My book, “The Lawyer’s Guide to Family Business Succession Planning: A Step-by-Step Approach for Lawyers, Business Owners, and Advisors,” is now available from the publisher, the American Bar Association, Business Law Section. Here is the link: https://www.americanbar.org/products/inv/book/401507619/.  This post describes the book’s purpose, summarizes the book’s content, and provides guidance on how the book can help.

What is the book’s purpose?

The book is a step-by-step manual on how to develop and implement a plan for the succession of ownership and management of a family-owned business. It focuses primarily on succession within the family, but the book also provides instruction for succession planning in the context of uncertainty about whether the business will remain in the family.

The book has several guiding principles:

First, the key to sustaining a family-owned business after transition to the next generation is developing a governance structure that will be best suited to serve the new ownership group.

Second—and obvious from the first point—family business succession planning involves much more than simply avoiding probate and reducing estate taxes.

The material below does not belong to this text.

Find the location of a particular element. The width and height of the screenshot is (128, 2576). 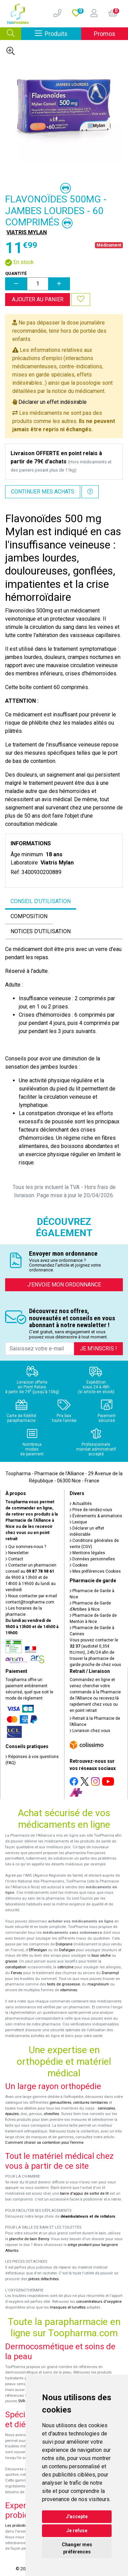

Third, the family business succession planning process can yield immediate economic benefits for the business and its owners, including greater tax efficiencies, new opportunities arising out of an enhanced governing or advisory board, and more productive uses of non-business assets.

Finally, the senior owners should have a viable and secure economic plan for retirement before they engage in aggressive transfers of family business equity or other wealth to the next generation.

What is the book’s content?

The book is written in a straightforward, instructional style.  It is pithy, not chatty.  It includes brief examples, but no anecdotes or case studies. It is written for busy people who are reading at their desk, not on a beach.

The first chapter is an overview of the material.  The rest of the chapters focus on particular tasks in sequential order.  Each chapter is organized as an outline, with section headings and subsection headings. The paragraphs are short and to the point.  The book has appendices that can be used as outlines or checklists for the planning process.

The substantive chapters address the following subjects:

●    The lawyer’s role and duties in representing the business and the owners, including potential conflicts of interest.

●    Business valuation, including objective economic value and the subjective value to the owners’ successors.

●    Business continuation planning to prevent a loss of value if a senior generation owner is incapacitated or dies before the succession plan can be completed or implemented.

●    Business restructuring to capture tax efficiencies and facilitate succession planning mechanisms and results that are tailored to the family’s circumstances and objectives.

●    Establishing governance structures and ownership rights that will be most appropriate and effective during and after transition of ownership to the next generation.

●    Key contracts, including contracts with family members and contracts with third parties that might affect or be affected by ownership succession.

●    Senior owners’ estate planning, to ensure that the estate plan is consistent with, and specific about, the succession plan.

●    Senior owners’ retirement planning, to ensure that they will be financially secure after they exit the business.

●    Lifetime wealth transfers, particularly involving tax efficient means of transferring ownership interests consistent with the succession plan.

How can the book help?

The book is written primarily from a lawyer’s perspective, and it will be particularly helpful to lawyers, but the book also can provide guidance and insight to business owners and their other advisors about how to work with the lawyer to develop a thorough and effective family business succession plan.

The book explicitly encourages the lawyer to collaborate with the clients’ other advisors, particularly their accountants and investment advisors. This book can help those other advisors improve succession planning by adding ideas and refinements from their own areas of expertise. Generally, the clients’ lawyer and accountant will produce a better succession plan working together than the lawyer working alone. Similarly, the timely advice of investment advisors, valuation professionals, insurance advisors, and other financial service providers can produce a better plan.

The book also will help family business owners be better prepared to work on each step of the succession planning process.  The book is in the nature of a technical manual, but I have tried to explain the technical concepts in terms that business owners and other lay people can understand.

I have created this blog as a place where I can further explain concepts in the book.  I encourage business owners who read the book to send me any questions they may have, and I will try to answer those questions in this blog (without identifying who asked the question, except with permission).  Please send your questions to me at gmonday@reinhartlaw.com, and include the words “Question for Monday’s Blog” in the subject line.

If the book helps family businesses thrive and contributes to the quality of life for the owners and their families, it will serve its ultimate purpose.